**Exercise brief**.
The entries below should be repeated exactly, with no pictures carried over.

**Stored records**.

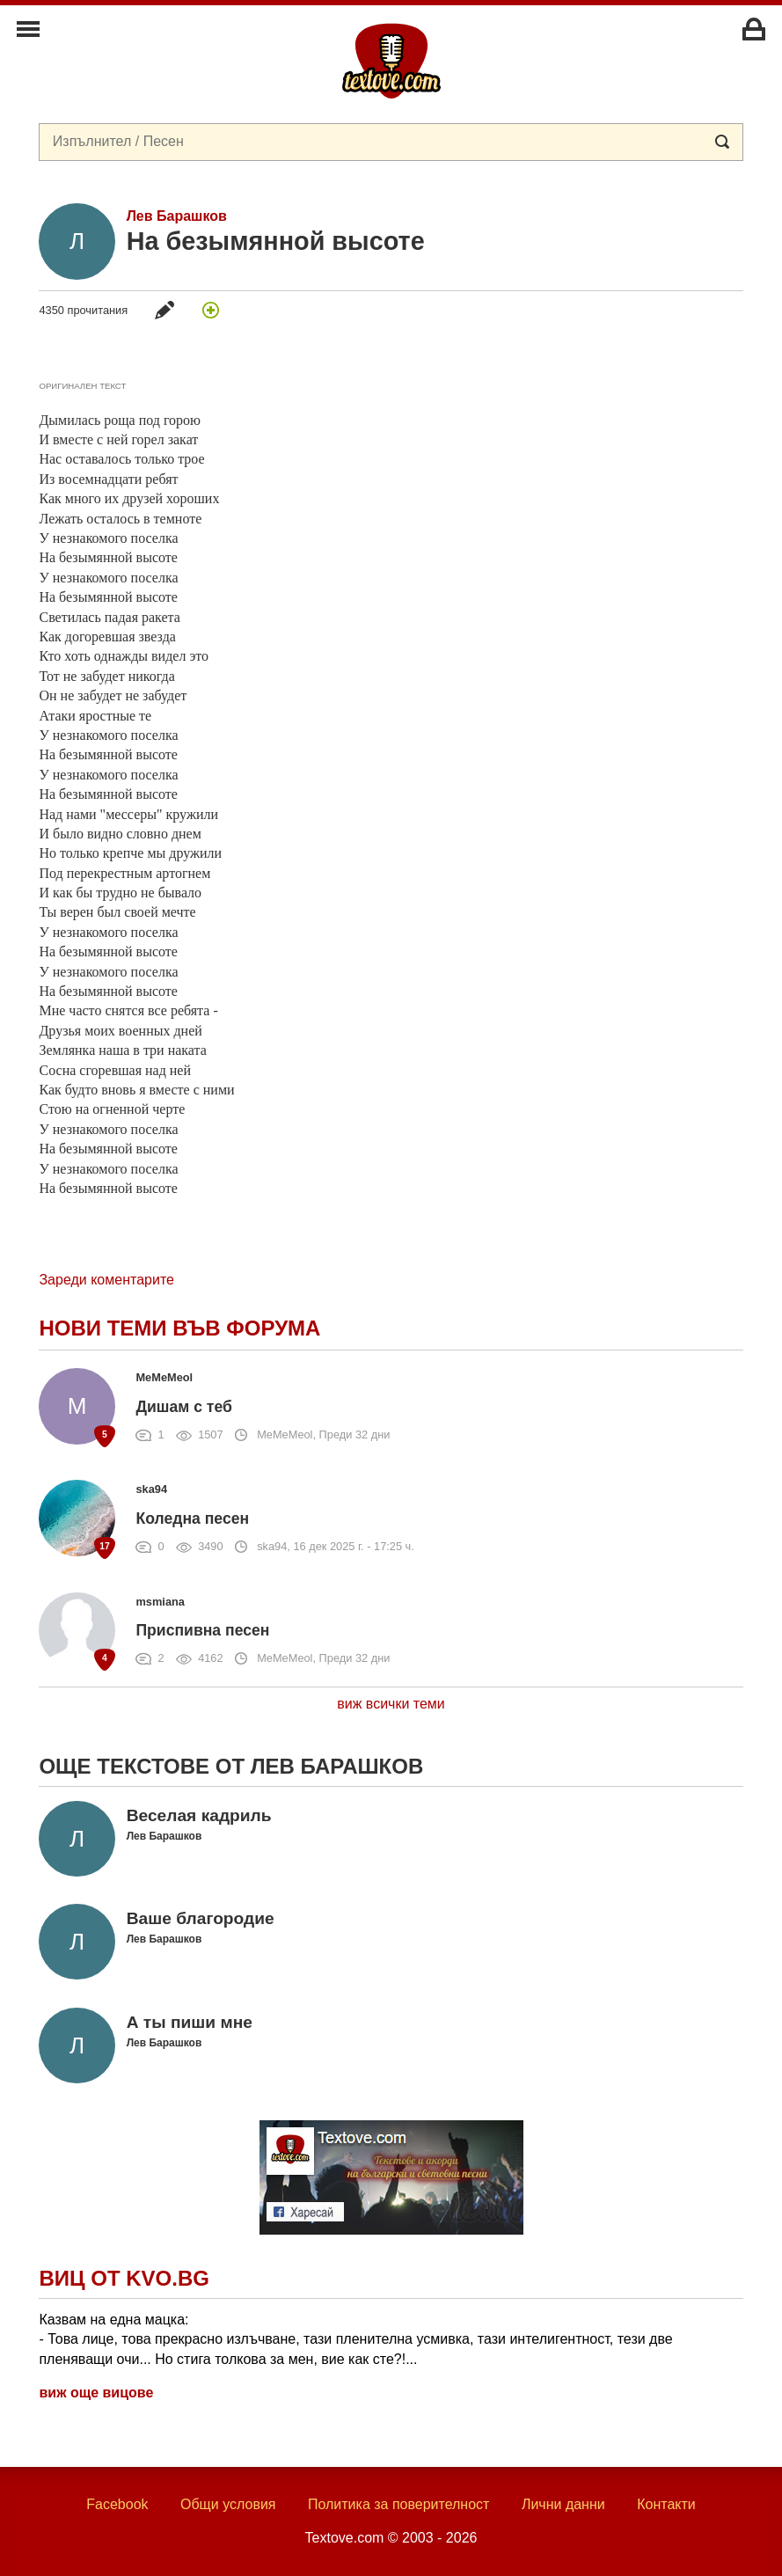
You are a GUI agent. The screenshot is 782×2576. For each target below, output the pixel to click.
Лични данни (563, 2504)
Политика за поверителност (399, 2504)
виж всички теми (391, 1703)
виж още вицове (96, 2392)
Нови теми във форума (179, 1328)
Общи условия (228, 2504)
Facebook (117, 2504)
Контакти (666, 2504)
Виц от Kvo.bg (123, 2278)
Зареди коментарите (106, 1279)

**Response for this exercise**.
You are a GUI agent. The screenshot is 782×2576. For each target below, output the pixel to click.
Лични данни (563, 2504)
Политика за поверителност (399, 2504)
виж всички теми (391, 1703)
виж още вицове (96, 2392)
Нови теми във форума (179, 1328)
Общи условия (228, 2504)
Facebook (117, 2504)
Контакти (666, 2504)
Виц от Kvo.bg (123, 2278)
Зареди коментарите (106, 1279)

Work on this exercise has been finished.